Healthcare (Commonwealth Union) – Scientists have developed an advanced method that enables ultra-high-powered MRI scanners to detect subtle abnormalities in the brains of patients with treatment-resistant epilepsy. This groundbreaking approach, used for the first time, has allowed doctors at Addenbrooke’s Hospital in Cambridge to offer surgical procedures that can potentially cure the condition.
Previously, 7T MRI scanners—named for their 7 Tesla magnetic field, which is more than twice as strong as the widely used 3T scanners—were hindered by signal blackspots in critical brain regions. However, a new study published in Epilepsia by researchers in Cambridge and Paris has introduced a technique that eliminates this issue.
In the UK, approximately 360,000 individuals live with focal epilepsy, a condition where seizures originate in a specific brain region before spreading. For nearly a third of these patients, medication is ineffective, making surgery the only possible cure. Epileptic seizures rank as the sixth most common reason for hospital admissions.
For a successful surgical procedure, surgeons must pinpoint the brain lesions responsible for triggering seizures. Identifying these abnormalities through MRI scans significantly improves the accuracy of the procedure, doubling the likelihood of patients becoming seizure-free post-surgery.
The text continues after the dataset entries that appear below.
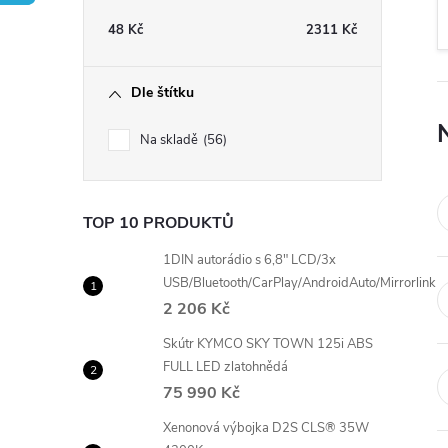
t
48
Kč
2311
Kč
r
Dle štítku
a
Na skladě
56
n
n
TOP 10 PRODUKTŮ
í
1DIN autorádio s 6,8" LCD/3x
USB/Bluetooth/CarPlay/AndroidAuto/Mirrorlink
2 206 Kč
p
Skútr KYMCO SKY TOWN 125i ABS
a
FULL LED zlatohnědá
75 990 Kč
n
Xenonová výbojka D2S CLS® 35W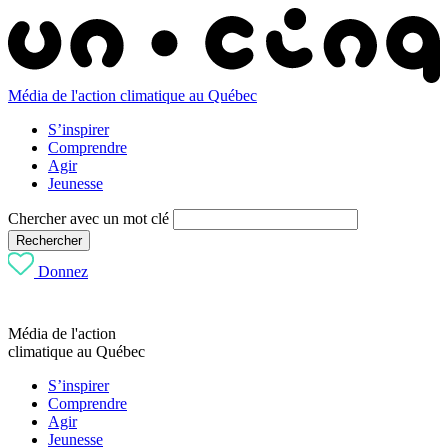
Média de l'action climatique au Québec
S’inspirer
Comprendre
Agir
Jeunesse
Chercher avec un mot clé
Rechercher
Donnez
Média de l'action
climatique au Québec
S’inspirer
Comprendre
Agir
Jeunesse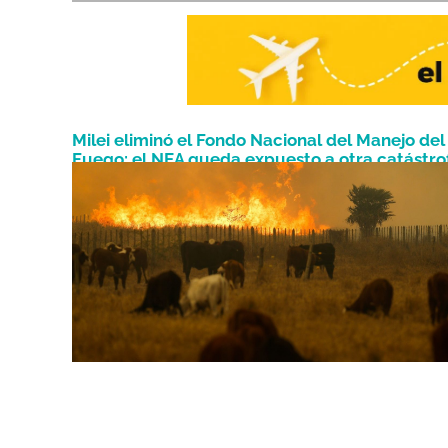
Milei eliminó el Fondo Nacional del Manejo del
Fuego: el NEA queda expuesto a otra catástro
Julio 8, 2025
ambiental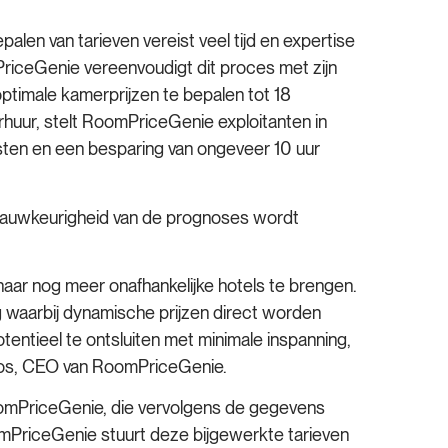
alen van tarieven vereist veel tijd en expertise
PriceGenie vereenvoudigt dit proces met zijn
ptimale kamerprijzen te bepalen tot 18
huur, stelt RoomPriceGenie exploitanten in
msten en een besparing van ongeveer 10 uur
nauwkeurigheid van de prognoses wordt
ar nog meer onafhankelijke hotels te brengen.
 waarbij dynamische prijzen direct worden
ntieel te ontsluiten met minimale inspanning,
los, CEO van RoomPriceGenie.
oomPriceGenie, die vervolgens de gegevens
omPriceGenie stuurt deze bijgewerkte tarieven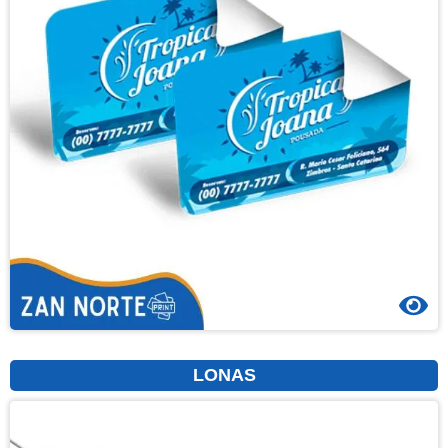
LONAS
Ultra-high field 7T MRI scanners provide significantly sharper brain images and have proven superior in other countries to the NHS’s top 3T MRI scanners in detecting lesions in patients with drug-resistant epilepsy. In fact, many NHS hospitals still rely on less powerful 1.5T scanners. However, a major drawback of 7T MRI scans is the presence of dark patches, known as signal dropouts, which often appear in the temporal lobes—where most epilepsy cases originate.
To address this issue, researchers at the University of Cambridge’s Wolfson Brain Imaging Centre, in collaboration with the Université Paris-Saclay, tested a technique called ‘parallel transmit.’ This method employs eight transmitters placed around the brain instead of a single transmitter, effectively eliminating problematic dropouts.
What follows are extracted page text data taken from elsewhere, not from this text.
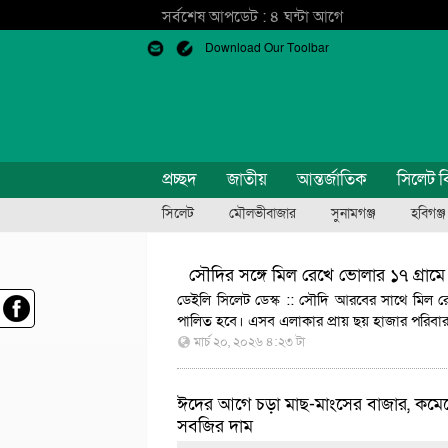
সর্বশেষ আপডেট : ৪ ঘন্টা আগে
Download Our Toolbar
প্রচ্ছদ
জাতীয়
আন্তর্জাতিক
সিলেট ব
সিলেট
মৌলভীবাজার
সুনামগঞ্জ
হবিগঞ্জ
সৌদির সঙ্গে মিল রেখে ভোলার ১৭ গ্রা
ডেইলি সিলেট ডেস্ক :: সৌদি আরবের সাথে মিল রে
পালিত হবে। এসব এলাকার প্রায় ছয় হাজার পরি
মার্চ ২০, ২০২৬ ৪:২৩ টা
ঈদের আগে চড়া মাছ-মাংসের বাজার, কমে
সবজির দাম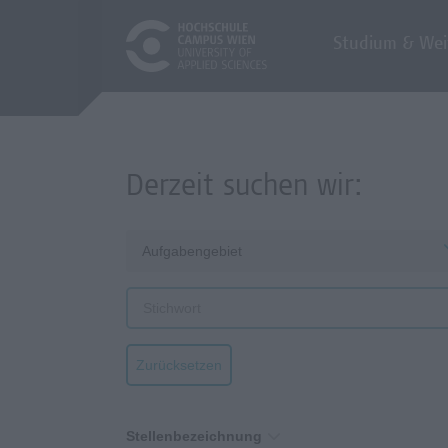
Studium & Wei
Derzeit suchen wir:
Aufgabengebiet
Zurücksetzen
Stellenbezeichnung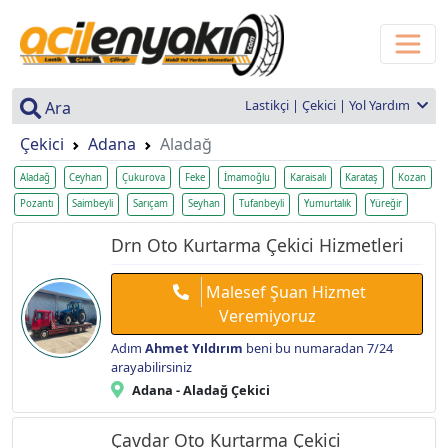
Lastikçi | Çekici | Yol Yardım
Ara
Çekici
Adana
Aladağ
Aladağ
Ceyhan
Çukurova
Feke
İmamoğlu
Karaisalı
Karataş
Kozan
Pozantı
Saimbeyli
Sarıçam
Seyhan
Tufanbeyli
Yumurtalık
Yüreğir
Drn Oto Kurtarma Çekici Hizmetleri
Malesef Şuan Hizmet
Veremiyoruz
Adım
Ahmet Yıldırım
beni bu numaradan 7/24
arayabilirsiniz
Adana - Aladağ Çekici
Çavdar Oto Kurtarma Çekici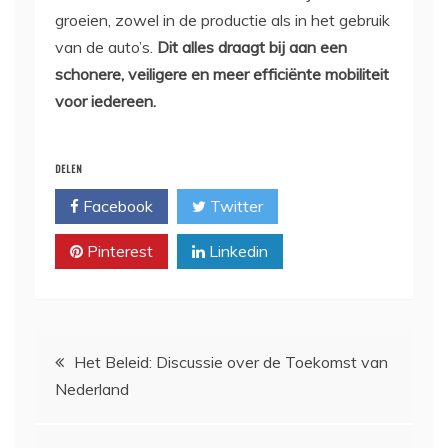
groeien, zowel in de productie als in het gebruik
van de auto’s.
Dit alles draagt bij aan een
schonere, veiligere en meer efficiënte mobiliteit
voor iedereen.
DELEN
Facebook
Twitter
Pinterest
Linkedin
Bericht
Het Beleid: Discussie over de Toekomst van
Nederland
navigatie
Chris Rodgers, who is Professor of Biomedical Imaging at the University of Cambridge, says “It used to be the case that MRI scanners used a single radio transmitter, but in a similar way to how single wifi routers leave areas where you will struggle to get a signal, so these scanners would tend to leave blackspots on brain scans where it was hard to make out the relevant tissue.
“Now, by using multiple radio transmitters positioned around the patients’ head – like having a wifi mesh around your home – we can get much clearer images with fewer blackspots. This is important for the epilepsy scans because we need to see very precisely which part of the brain is misbehaving.”
The researchers conducted a study with 31 patients suffering from drug-resistant epilepsy at Addenbrooke’s Hospital, part of Cambridge University Hospitals NHS Foundation Trust (CUH), to determine whether the parallel transmit 7T scanner was more effective than conventional 3T scanners in detecting brain lesions.
Their findings revealed that the parallel transmit 7T scanner uncovered previously undetected structural lesions in nine patients. In four cases, it confirmed the presence of lesions initially suspected on 3T scans, while in another four patients, it ruled out suspected lesions.
Additionally, in 57% of cases, the parallel transmit 7T scanner produced clearer images than traditional ‘single transmit’ 7T scanners. In the remaining cases, both scanners delivered images of similar clarity. Notably, the single transmit scanners never surpassed the parallel transmit version in performance.
Dr. Thomas Cope, a Consultant Neurologist at CUH and a member of the University’s Department of Clinical Neurosciences, indicated that epilepsy that is resistant to anti-seizure medications can significantly affect a patient’s life, often impacting their independence and ability to hold a job. He indicated that they are aware that many of these patients can be cured, but this requires them to precisely identify the source of their seizures in the brain.